Sea usted sincero, no maquille ceros ni compre conciencias,
Que suena trillado y mal ensayado aquel sermón
risible
Sobre las razones de los pormenores en la
residencia.
Diga la verdad, diga la verdad; ¡no sea sin
vergüenza!
Con un traje en paño que no tiene un año y le
sienta apropiado
Mientras a “su” pueblo se le cae el suelo, la
loza y pintura
De una casa vieja que poco semeja un techo
adecuado.
Y usted y esa risa que practica en misa, ¡Pobre
caradura!
Diga la verdad, diga la verdad, ¡ruin caricatura!

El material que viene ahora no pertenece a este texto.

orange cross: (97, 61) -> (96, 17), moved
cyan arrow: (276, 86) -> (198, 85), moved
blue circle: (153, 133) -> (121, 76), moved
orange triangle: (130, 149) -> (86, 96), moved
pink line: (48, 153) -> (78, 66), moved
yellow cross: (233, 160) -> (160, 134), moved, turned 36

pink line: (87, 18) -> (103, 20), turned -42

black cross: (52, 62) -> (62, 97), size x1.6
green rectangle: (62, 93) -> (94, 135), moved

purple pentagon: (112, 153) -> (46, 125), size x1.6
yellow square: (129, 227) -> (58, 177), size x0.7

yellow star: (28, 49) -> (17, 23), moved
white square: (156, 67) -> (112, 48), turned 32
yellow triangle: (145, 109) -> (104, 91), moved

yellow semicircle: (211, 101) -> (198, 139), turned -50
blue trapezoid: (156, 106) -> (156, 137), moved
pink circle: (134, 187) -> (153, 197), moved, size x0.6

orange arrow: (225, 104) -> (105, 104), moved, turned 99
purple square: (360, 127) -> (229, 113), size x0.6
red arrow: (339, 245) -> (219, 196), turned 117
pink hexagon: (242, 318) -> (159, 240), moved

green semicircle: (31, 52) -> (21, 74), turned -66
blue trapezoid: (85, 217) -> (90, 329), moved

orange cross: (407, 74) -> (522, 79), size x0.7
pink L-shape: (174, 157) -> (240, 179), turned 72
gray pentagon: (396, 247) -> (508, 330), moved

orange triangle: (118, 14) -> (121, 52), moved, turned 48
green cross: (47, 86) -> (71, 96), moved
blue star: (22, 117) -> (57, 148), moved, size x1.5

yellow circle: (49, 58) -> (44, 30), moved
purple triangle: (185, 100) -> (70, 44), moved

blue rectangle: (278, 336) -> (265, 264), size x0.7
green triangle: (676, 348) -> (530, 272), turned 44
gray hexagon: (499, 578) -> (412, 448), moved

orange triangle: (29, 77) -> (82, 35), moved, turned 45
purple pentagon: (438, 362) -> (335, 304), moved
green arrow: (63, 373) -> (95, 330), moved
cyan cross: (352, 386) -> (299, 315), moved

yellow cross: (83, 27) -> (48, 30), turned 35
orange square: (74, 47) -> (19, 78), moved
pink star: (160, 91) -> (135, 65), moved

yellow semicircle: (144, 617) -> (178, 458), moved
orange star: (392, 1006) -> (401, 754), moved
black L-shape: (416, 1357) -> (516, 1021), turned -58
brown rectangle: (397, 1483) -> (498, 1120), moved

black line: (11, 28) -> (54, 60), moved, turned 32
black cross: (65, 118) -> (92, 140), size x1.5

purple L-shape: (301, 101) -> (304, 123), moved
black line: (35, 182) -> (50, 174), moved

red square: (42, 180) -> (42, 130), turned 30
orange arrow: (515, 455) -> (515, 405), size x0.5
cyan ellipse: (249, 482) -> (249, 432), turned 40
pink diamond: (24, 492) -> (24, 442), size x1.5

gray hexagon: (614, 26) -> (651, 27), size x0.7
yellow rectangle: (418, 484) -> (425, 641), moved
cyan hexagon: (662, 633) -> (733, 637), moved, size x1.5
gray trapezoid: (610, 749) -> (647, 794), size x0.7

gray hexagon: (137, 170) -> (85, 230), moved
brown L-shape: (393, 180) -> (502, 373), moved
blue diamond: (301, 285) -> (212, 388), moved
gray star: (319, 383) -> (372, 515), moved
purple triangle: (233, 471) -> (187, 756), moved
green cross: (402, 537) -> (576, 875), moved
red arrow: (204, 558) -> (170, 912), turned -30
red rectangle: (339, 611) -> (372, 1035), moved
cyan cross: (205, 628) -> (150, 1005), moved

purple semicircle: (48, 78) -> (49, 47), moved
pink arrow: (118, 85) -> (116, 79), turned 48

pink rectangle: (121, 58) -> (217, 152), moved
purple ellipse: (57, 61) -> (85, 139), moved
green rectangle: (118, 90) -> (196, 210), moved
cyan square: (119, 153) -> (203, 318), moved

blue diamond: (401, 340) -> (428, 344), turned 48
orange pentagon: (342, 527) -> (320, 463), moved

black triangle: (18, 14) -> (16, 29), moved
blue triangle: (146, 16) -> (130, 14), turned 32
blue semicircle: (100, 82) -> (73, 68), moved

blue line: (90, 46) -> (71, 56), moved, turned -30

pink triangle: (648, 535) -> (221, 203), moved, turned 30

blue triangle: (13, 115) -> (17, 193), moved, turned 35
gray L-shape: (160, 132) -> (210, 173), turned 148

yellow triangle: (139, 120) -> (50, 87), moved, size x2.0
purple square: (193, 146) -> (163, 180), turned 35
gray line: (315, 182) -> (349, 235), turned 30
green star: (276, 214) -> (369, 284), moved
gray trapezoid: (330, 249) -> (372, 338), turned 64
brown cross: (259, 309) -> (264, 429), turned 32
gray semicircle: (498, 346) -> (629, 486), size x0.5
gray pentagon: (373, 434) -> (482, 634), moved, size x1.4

Son sus enemigos, cánticos y libros y fieles
ideales;
Como son aliados -suyos, fracasados- pobres
feligreses
Que tragan entero, sin pensar primero en
problemas reales
Y así sus bolsillos y los de sus pillos engordan
con creces.
Diga la verdad, diga la verdad, ¡sin
desfachateces!
Vuelve victorioso, tan majo y dichoso al cesar
elecciones
Que le nombran nuevo rigente del huevo, que se
hace pudiente
Con el hambre y muerte de un pueblo sin
suerte que entre desilusiones,
Ignorancia y celo, halló su consuelo en alguien
sonriente.
Diga lo
que quiera, diga lo que quiera, que ¡yo sé que miente!